超越單元標記:基於離散最大均值差異的離散擴散模型蒸餾法
Beyond Single Tokens: Distilling Discrete Diffusion Models via Discrete MMD
March 20, 2026
作者: Emiel Hoogeboom, David Ruhe, Jonathan Heek, Thomas Mensink, Tim Salimans
cs.AI
摘要
目前,离散扩散模型的蒸馏仍存在困难。相比之下,连续扩散模型领域已有多种蒸馏方法,能将采样步骤缩减至个位数。我们提出的离散矩匹配蒸馏法(D-MMD)借鉴了连续域中极为成功的思路。在先前离散蒸馏方法失效的情况下,D-MMD仍能保持高质量和多样性(在采样步骤充足时)。这一优势在文本和图像数据集上均得到验证。此外,新蒸馏出的生成器性能甚至能超越原始教师模型。
English
It is currently difficult to distill discrete diffusion models. In contrast, continuous diffusion literature has many distillation approaches methods that can reduce sampling steps to a handful.
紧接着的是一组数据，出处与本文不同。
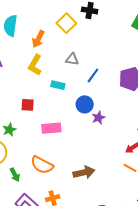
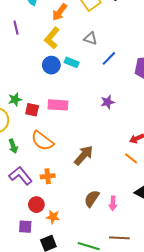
blue circle: (85, 104) -> (51, 65), moved
red square: (28, 105) -> (32, 110), moved
brown arrow: (84, 172) -> (84, 155), turned -45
Our method, Discrete Moment Matching Distillation (D-MMD), leverages ideas that have been highly successful in the continuous domain. Whereas previous discrete distillation methods collapse, D-MMD maintains high quality and diversity (given sufficient sampling steps). This is demonstrated on both text and image datasets. Moreover, the newly distilled generators can outperform their teachers.